(Beginning of LISTED ENTRIES)

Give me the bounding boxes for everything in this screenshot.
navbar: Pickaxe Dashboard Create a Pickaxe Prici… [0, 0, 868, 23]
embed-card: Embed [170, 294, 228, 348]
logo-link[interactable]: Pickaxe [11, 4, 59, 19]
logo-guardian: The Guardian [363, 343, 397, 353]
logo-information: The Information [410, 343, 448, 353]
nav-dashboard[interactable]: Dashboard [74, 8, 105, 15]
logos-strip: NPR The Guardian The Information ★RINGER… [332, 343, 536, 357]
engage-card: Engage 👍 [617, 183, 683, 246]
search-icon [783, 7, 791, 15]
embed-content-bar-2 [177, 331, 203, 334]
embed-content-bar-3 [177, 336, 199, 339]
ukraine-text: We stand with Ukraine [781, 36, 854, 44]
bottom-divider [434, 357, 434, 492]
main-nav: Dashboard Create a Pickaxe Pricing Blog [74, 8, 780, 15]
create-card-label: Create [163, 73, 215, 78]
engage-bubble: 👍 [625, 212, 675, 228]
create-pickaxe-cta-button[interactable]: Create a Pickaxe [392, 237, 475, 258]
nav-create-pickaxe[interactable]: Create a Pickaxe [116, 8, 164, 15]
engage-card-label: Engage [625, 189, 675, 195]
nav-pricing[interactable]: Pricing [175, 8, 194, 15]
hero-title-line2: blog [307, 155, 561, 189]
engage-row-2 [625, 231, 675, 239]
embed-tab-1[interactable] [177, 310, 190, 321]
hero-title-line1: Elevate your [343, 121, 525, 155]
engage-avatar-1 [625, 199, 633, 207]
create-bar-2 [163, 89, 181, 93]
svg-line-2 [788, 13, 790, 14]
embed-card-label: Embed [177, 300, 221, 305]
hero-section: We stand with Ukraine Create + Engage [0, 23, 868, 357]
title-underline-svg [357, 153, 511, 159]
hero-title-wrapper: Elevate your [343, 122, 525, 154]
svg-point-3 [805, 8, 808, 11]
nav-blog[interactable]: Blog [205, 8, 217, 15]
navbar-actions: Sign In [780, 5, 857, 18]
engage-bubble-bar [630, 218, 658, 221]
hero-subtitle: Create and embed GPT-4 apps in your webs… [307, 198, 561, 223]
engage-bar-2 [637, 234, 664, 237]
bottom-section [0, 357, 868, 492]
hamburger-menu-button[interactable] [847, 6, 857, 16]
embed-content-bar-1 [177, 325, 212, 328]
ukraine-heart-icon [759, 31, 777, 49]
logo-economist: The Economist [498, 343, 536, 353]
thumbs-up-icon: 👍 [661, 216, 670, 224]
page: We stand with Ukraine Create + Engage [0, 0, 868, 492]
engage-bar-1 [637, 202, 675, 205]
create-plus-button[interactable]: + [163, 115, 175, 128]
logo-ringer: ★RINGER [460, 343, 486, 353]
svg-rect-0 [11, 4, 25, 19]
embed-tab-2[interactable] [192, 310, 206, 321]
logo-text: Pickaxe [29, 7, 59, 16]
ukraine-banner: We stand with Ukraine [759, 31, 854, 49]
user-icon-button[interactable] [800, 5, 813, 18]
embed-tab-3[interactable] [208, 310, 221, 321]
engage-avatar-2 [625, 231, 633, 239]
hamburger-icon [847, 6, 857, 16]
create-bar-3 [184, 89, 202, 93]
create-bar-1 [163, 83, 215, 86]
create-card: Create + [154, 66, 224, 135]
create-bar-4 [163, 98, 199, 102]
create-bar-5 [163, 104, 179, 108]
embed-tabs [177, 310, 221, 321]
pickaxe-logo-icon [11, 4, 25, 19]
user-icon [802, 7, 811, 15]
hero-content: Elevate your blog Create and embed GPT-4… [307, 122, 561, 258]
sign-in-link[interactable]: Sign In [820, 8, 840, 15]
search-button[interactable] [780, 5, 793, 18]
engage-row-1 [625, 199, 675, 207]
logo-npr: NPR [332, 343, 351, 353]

(End of LISTED ENTRIES)

Copy each line from the data that features the string "embed".

embed-card: Embed [170, 294, 228, 348]
embed-content-bar-2 [177, 331, 203, 334]
embed-content-bar-3 [177, 336, 199, 339]
embed-tab-1[interactable] [177, 310, 190, 321]
embed-card-label: Embed [177, 300, 221, 305]
hero-subtitle: Create and embed GPT-4 apps in your webs… [307, 198, 561, 223]
embed-content-bar-1 [177, 325, 212, 328]
embed-tab-2[interactable] [192, 310, 206, 321]
embed-tab-3[interactable] [208, 310, 221, 321]
embed-tabs [177, 310, 221, 321]
hero-content: Elevate your blog Create and embed GPT-4… [307, 122, 561, 258]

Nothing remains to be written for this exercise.